— WHAT NEEDS TO BE DONE —
Your response must be the entire set of entries, reproduced word for word.

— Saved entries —

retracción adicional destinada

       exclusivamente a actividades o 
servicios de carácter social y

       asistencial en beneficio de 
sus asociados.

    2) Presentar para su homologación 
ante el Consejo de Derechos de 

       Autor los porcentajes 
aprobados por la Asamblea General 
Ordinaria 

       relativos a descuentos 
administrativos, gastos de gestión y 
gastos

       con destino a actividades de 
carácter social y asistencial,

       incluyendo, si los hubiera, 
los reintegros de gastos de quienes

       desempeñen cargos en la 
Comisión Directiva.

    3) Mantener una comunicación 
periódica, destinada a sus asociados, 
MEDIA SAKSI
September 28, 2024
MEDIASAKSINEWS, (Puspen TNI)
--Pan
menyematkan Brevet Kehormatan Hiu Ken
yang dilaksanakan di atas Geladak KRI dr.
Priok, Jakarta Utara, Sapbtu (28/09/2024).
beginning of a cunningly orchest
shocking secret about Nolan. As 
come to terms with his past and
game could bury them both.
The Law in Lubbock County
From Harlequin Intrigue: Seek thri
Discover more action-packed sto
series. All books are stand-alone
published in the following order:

— ANSWER AREA —
retracción adicional destinada

       exclusivamente a actividades o 
servicios de carácter social y

       asistencial en beneficio de 
sus asociados.

    2) Presentar para su homologación 
ante el Consejo de Derechos de 

       Autor los porcentajes 
aprobados por la Asamblea General 
Ordinaria 

       relativos a descuentos 
administrativos, gastos de gestión y 
gastos

       con destino a actividades de 
carácter social y asistencial,

       incluyendo, si los hubiera, 
los reintegros de gastos de quienes

       desempeñen cargos en la 
Comisión Directiva.

    3) Mantener una comunicación 
periódica, destinada a sus asociados, 
MEDIA SAKSI
September 28, 2024
MEDIASAKSINEWS, (Puspen TNI)
--Pan
menyematkan Brevet Kehormatan Hiu Ken
yang dilaksanakan di atas Geladak KRI dr.
Priok, Jakarta Utara, Sapbtu (28/09/2024).
beginning of a cunningly orchest
shocking secret about Nolan. As 
come to terms with his past and
game could bury them both.
The Law in Lubbock County
From Harlequin Intrigue: Seek thri
Discover more action-packed sto
series. All books are stand-alone
published in the following order:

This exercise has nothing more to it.